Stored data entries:
•••••

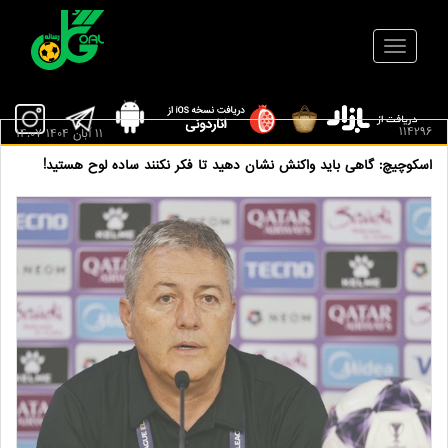
114296
11 آبان 1404 14:07
اسکوچیچ: گاهی باید واکنش نشان دهید تا فکر نکنند ساده لوح هستید!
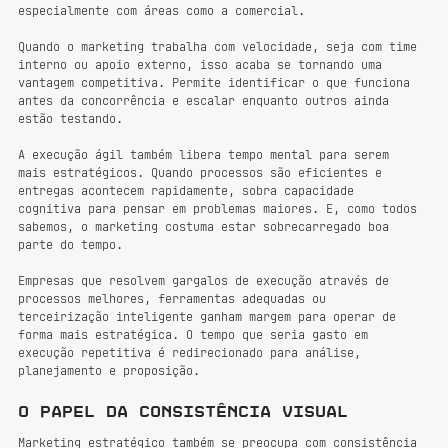
especialmente com áreas como a comercial.
Quando o marketing trabalha com velocidade, seja com time 
interno ou apoio externo, isso acaba se tornando uma 
vantagem competitiva. Permite identificar o que funciona 
antes da concorrência e escalar enquanto outros ainda 
estão testando.
A execução ágil também libera tempo mental para serem 
mais estratégicos. Quando processos são eficientes e 
entregas acontecem rapidamente, sobra capacidade 
cognitiva para pensar em problemas maiores. E, como todos 
sabemos, o marketing costuma estar sobrecarregado boa 
parte do tempo.
Empresas que resolvem gargalos de execução através de 
processos melhores, ferramentas adequadas ou 
terceirização inteligente ganham margem para operar de 
forma mais estratégica. O tempo que seria gasto em 
execução repetitiva é redirecionado para análise, 
planejamento e proposição.
O papel da consistência visual
Marketing estratégico também se preocupa com consistência 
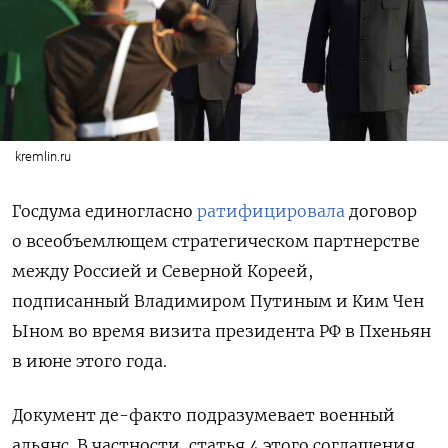
kremlin.ru
Госдума единогласно
ратифицировала
договор
о всеобъемлющем стратегическом партнерстве
между Россией и Северной Кореей,
подписанный Владимиром Путиным и Ким Чен
Ыном во время визита президента РФ в Пхеньян
в июне этого года.
Документ де-факто подразумевает военный
альянс. В частности, статья 4 этого соглашения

•••••

Once the pictures are set aside, reproduce the records in full and exactly.

114296
11 آبان 1404 14:07
اسکوچیچ: گاهی باید واکنش نشان دهید تا فکر نکنند ساده لوح هستید!
especialmente com áreas como a comercial.
Quando o marketing trabalha com velocidade, seja com time 
interno ou apoio externo, isso acaba se tornando uma 
vantagem competitiva. Permite identificar o que funciona 
antes da concorrência e escalar enquanto outros ainda 
estão testando.
A execução ágil também libera tempo mental para serem 
mais estratégicos. Quando processos são eficientes e 
entregas acontecem rapidamente, sobra capacidade 
cognitiva para pensar em problemas maiores. E, como todos 
sabemos, o marketing costuma estar sobrecarregado boa 
parte do tempo.
Empresas que resolvem gargalos de execução através de 
processos melhores, ferramentas adequadas ou 
terceirização inteligente ganham margem para operar de 
forma mais estratégica. O tempo que seria gasto em 
execução repetitiva é redirecionado para análise, 
planejamento e proposição.
O papel da consistência visual
Marketing estratégico também se preocupa com consistência 
kremlin.ru
Госдума единогласно
ратифицировала
договор
о всеобъемлющем стратегическом партнерстве
между Россией и Северной Кореей,
подписанный Владимиром Путиным и Ким Чен
Ыном во время визита президента РФ в Пхеньян
в июне этого года.
Документ де-факто подразумевает военный
альянс. В частности, статья 4 этого соглашения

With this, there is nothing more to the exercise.